Oil prices are skyrocketing today because Qatar warned that this war will force all the Gulf energy exporters to shut down production within days, which would drive oil to $150 a barrel. Qatar Energy Minister Saad al-Kaabi told the Financial Times that even if the war ended right now, it would take Qatar “weeks to months” to return to a normal cycle of deliveries following the Iranian drone strike at the largest liquified natural gas plant of the world’s second-largest LNG producer. Trump has already baked in a fresh and aggressive round of future inflation into an economy that has lost jobs in nearly half the months since August. This is a monetary policy nightmare.

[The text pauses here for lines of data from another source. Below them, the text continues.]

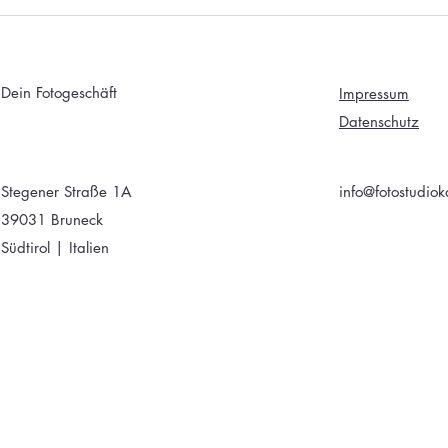
Dein Fotogeschäft
Impressum
Datenschutz
Stegener Straße 1A
info@fotostudiok
39031 Bruneck
Südtirol | Italien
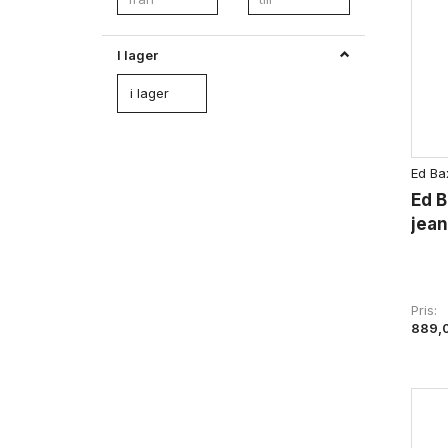
W44 / L38 - midjemått 112
I lager
W46 / L38 - midjemått 117
W48 / L38 - midjemått 122
i lager
W50 / L38 - midjemått 127
Ed Ba
Ed B
jean
Pris
889,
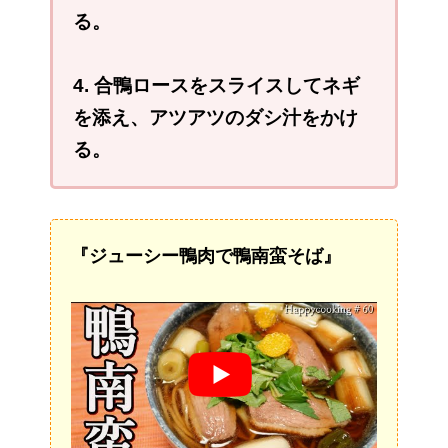
る。
4. 合鴨ロースをスライスしてネギ
を添え、アツアツのダシ汁をかけ
る。
『ジューシー鴨肉で鴨南蛮そば』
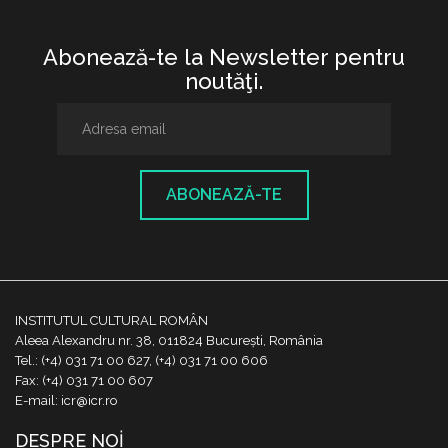
Abonează-te la Newsletter pentru
noutăţi.
ABONEAZĂ-TE
INSTITUTUL CULTURAL ROMÂN
Aleea Alexandru nr. 38, 011824 București, România
Tel.: (+4) 031 71 00 627, (+4) 031 71 00 606
Fax: (+4) 031 71 00 607
E-mail: icr@icr.ro
DESPRE NOI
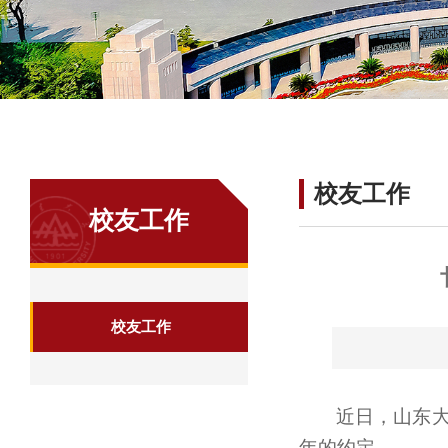
校友工作
校友工作
校友工作
近日，山东大
年的约定。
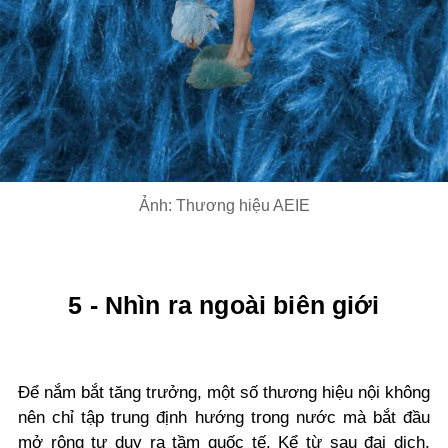
Ảnh: Thương hiệu AEIE
5 - Nhìn ra ngoài biên giới
Để nắm bắt tăng trưởng, một số thương hiệu nội không
nên chỉ tập trung định hướng trong nước mà bắt đầu
mở rộng tư duy ra tầm quốc tế. Kể từ sau đại dịch,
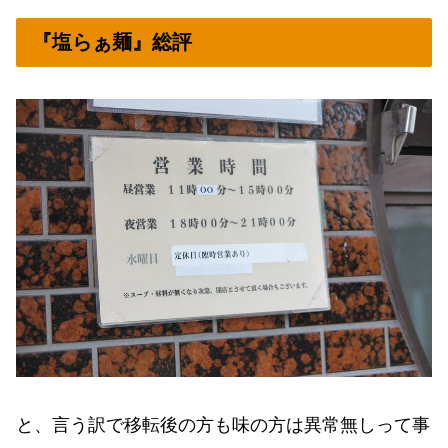
『塩らぁ麺』総評
と、言う訳で移転後の方も味の方は異常無しって事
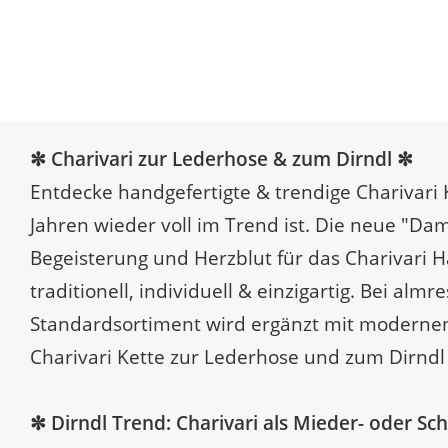
✼ Charivari zur Lederhose & zum Dirndl ✼
Entdecke handgefertigte & trendige Charivari 
Jahren wieder voll im Trend ist. Die neue "D
Begeisterung und Herzblut für das Charivari H
traditionell, individuell & einzigartig. Bei alm
Standardsortiment wird ergänzt mit modernen 
Charivari Kette zur Lederhose und zum Dirndl i
✼ Dirndl Trend: Charivari als Mieder- oder 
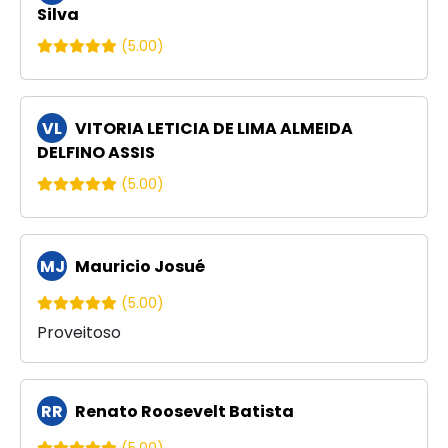
Silva
(5.00)
VL
VITORIA LETICIA DE LIMA ALMEIDA
DELFINO ASSIS
(5.00)
MJ
Mauricio Josué
(5.00)
Proveitoso
RR
Renato Roosevelt Batista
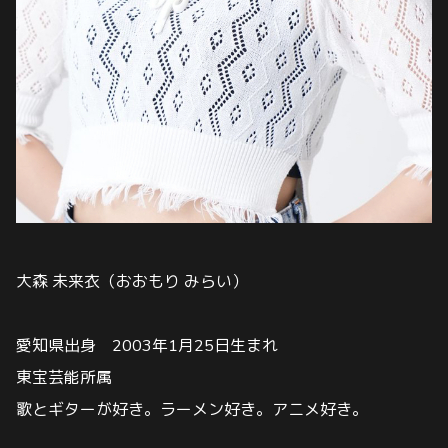
大森 未来衣（おおもり みらい）
愛知県出身 2003年1月25日生まれ
東宝芸能所属
歌とギターが好き。ラーメン好き。アニメ好き。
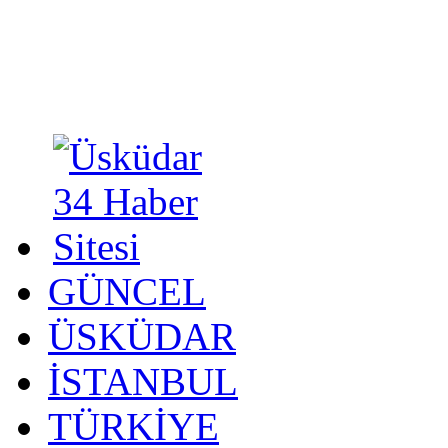
GÜNCEL
ÜSKÜDAR
İSTANBUL
TÜRKİYE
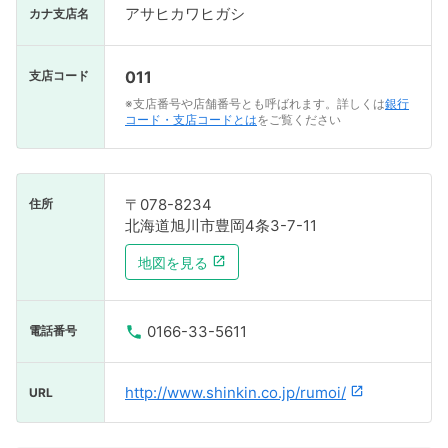
アサヒカワヒガシ
カナ支店名
011
支店コード
※支店番号や店舗番号とも呼ばれます。詳しくは
銀行
コード・支店コードとは
をご覧ください
〒078-8234
住所
北海道旭川市豊岡4条3-7-11
地図を見る
0166-33-5611
電話番号
http://www.shinkin.co.jp/rumoi/
URL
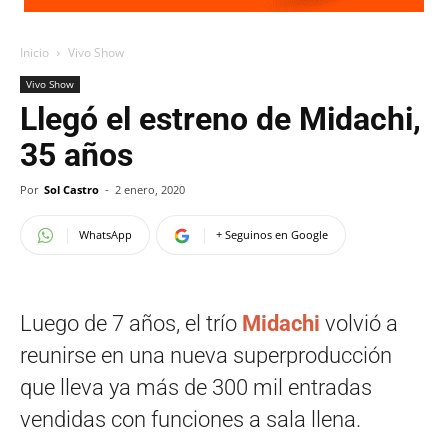
Inicio
Vivo Show
Vivo Show
Llegó el estreno de Midachi,
35 años
Por
Sol Castro
-
2 enero, 2020
WhatsApp
+ Seguinos en Google
Luego de 7 años, el trío
Midachi
volvió a
reunirse en una nueva superproducción
que lleva ya más de 300 mil entradas
vendidas con funciones a sala llena.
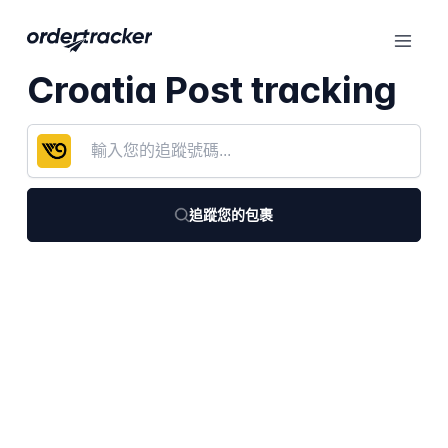
Croatia Post tracking
追蹤您的包裹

Because the Fed’s primary tool to help ease the pressure on the labor market and get hiring going is to lower interest rates and reduce the cost of borrowing to make it easier for businesses to make long-term investments like hiring or expanding production. The problem is that the 1970s taught us that if you lower interest rates into rising inflation, that will send you into a horrible feedback loop of ever higher inflation that you must raise interest rates to tamp down on, which further crushes growth and harms the job market, all while everything gets more expensive. This is such a dire set of economic circumstances, economists once thought it was impossible to have rising inflation, slowing growth, and persistently high unemployment occurring all at once until around the time the misery index hit its all-time high in June 1980.
But we are now staring down the stagflationary barrel while the threat of recession rises. This is no longer a storm looming over the horizon that we have time to process. The jobs market is bad to mediocre for everyone outside healthcare, and it has flirted with negative growth over the last seven months. Trump and Israel’s war with Iran has guaranteed us more inflation thanks to the oil shock, and the only questions now are how bad it will be, how widespread will it be, and how long it will last. The main thing powering the economy is consumer spending from a small minority whose portfolios are goosed by a stock market that was already looking nervous about this extended AI rally before spiking oil prices drove it down further this week. If you’re wondering what rising oil prices can do to a stock market near all-time highs, yet again I would like to draw your attention to 1973. I have become Cassandra.
Trump introducing an oil shock to an already fragile picture very well could be the catalyst for a deflationary period that proves the 2008 2.0 doomers right amidst broader concerns about the opacity of private credit. Or maybe we follow the 1973 oil shock and plunge into a less severe recession followed by a stagflationary spiral for nearly a decade. Either way, the trends in Trump’s economy are becoming clearer and they all point towards nothing good. The jobs market has been telling us for a year now that there are serious problems under the hood, and they’re only getting worse. Add how this war in Iran has introduced an incredibly damaging variable across the economy with spiking oil prices, and it’s not hard to see how a deteriorating situation being mismanaged by the biggest idiots on the planet can spiral out of control along multiple fronts.